En Róterdam, ciudad ubicada en gran parte bajo el nivel del mar, se han implementado proyectos emblemáticos como el edificio de oficinas flotante más grande del mundo y una granja flotante, que usa tecnología robotizada para ordeñar vacas y abastecer mercados locales. Estos desarrollos forman parte de una estrategia oficial para adaptar la ciudad al cambio climático, bajo la premisa de convivir con el agua y no luchar contra ella.

El gobierno neerlandés también ha implementado el programa “Espacio para el Río”, que permite que ciertas áreas se inunden de forma controlada durante lluvias intensas. En paralelo, busca fomentar el desarrollo de viviendas flotantes como solución a la crisis de vivienda: se estima que el país necesitará construir un millón de nuevas viviendas en los próximos 10 años, y gran parte de ellas podrían ubicarse sobre el agua.

Las casas flotantes, al contrario de las casas bote, se fijan a tierra firme mediante postes profundos y están conectadas a la red eléctrica y de aguas residuales. Cuentan con una base de concreto que funciona como lastre, lo que permite su estabilidad ante movimientos de agua o vientos fuertes. Su construcción, generalmente prefabricada, utiliza materiales convencionales como madera, vidrio y acero.

El modelo ha trascendido fronteras. En las Maldivas, Waterstudio supervisa la construcción de un complejo de viviendas flotantes para 20,000 personas, diseñado para adaptarse a un país donde el 80% del territorio está por debajo de un metro de altitud. El proyecto incluye arrecifes artificiales y sistemas de refrigeración que utilizan agua fría extraída del mar profundo.

Otro proyecto ambicioso se desarrolla en el mar Báltico, donde la firma Blue21, también neerlandesa, trabaja en la creación de islas flotantes conectadas por un túnel submarino que uniría Helsinki (Finlandia) con Tallin (Estonia), con capacidad para alojar a 50,000 personas y con una inversión estimada de 16,900 millones de dólares.

No obstante, estos desarrollos enfrentan desafíos técnicos importantes.
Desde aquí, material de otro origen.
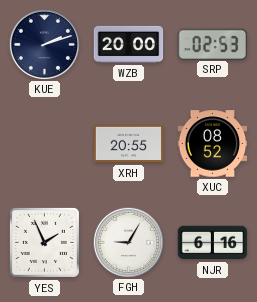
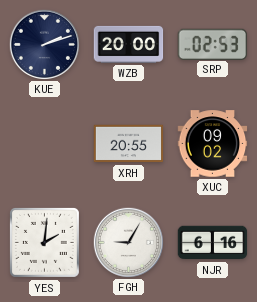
XUC: 08:52 -> 09:02
YES: 1:56 -> 2:01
Las estructuras flotantes requieren conexiones especiales al alcantarillado y red eléctrica, y pueden experimentar movimientos por oleajes o tránsito de embarcaciones grandes. Además, el costo inicial de la infraestructura suele ser elevado, especialmente cuando implica la creación de microrredes desde cero.

A pesar de estos retos, expertos como Rutger de Graaf, director de Blue21, sostienen que los beneficios a largo plazo superan las complicaciones. Recuerda que, durante las inundaciones que afectaron a Alemania y Bélgica en 2021, desarrollos flotantes habrían podido evitar muertes y reducir miles de millones en pérdidas económicas.

“En vez de huir hacia zonas altas, la alternativa es construir sobre el agua sin alejarse de las ciudades”, concluye De Graaf. “Debemos escalar estas soluciones desde ahora, porque cientos de millones de personas podrían ser desplazadas por el aumento del mar en las próximas décadas”. Así, lo que comenzó como una alternativa urbana en los canales de Ámsterdam, se perfila como una respuesta global a uno de los mayores desafíos del siglo XXI.